**YOUR ASSIGNMENT:** Leave out the pictures and output the data verbatim.
#### DATA TO USE
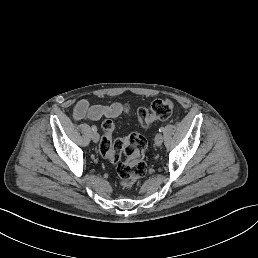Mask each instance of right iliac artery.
Returning <instances> with one entry per match:
<instances>
[{
	"mask_svg": "<svg viewBox=\"0 0 258 258\" xmlns=\"http://www.w3.org/2000/svg\"><path fill=\"white\" fill-rule=\"evenodd\" d=\"M92 130L95 132L97 131V127L95 125H92Z\"/></svg>",
	"mask_w": 258,
	"mask_h": 258,
	"instance_id": "right-iliac-artery-1",
	"label": "right iliac artery"
}]
</instances>
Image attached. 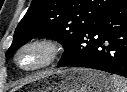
########
**WRITTEN RESPONSE:**
Mask each instance of right iliac artery.
Returning <instances> with one entry per match:
<instances>
[{
	"mask_svg": "<svg viewBox=\"0 0 258 258\" xmlns=\"http://www.w3.org/2000/svg\"><path fill=\"white\" fill-rule=\"evenodd\" d=\"M92 130L95 132L97 131V127L95 125H92Z\"/></svg>",
	"mask_w": 258,
	"mask_h": 258,
	"instance_id": "right-iliac-artery-1",
	"label": "right iliac artery"
}]
</instances>
Image attached. 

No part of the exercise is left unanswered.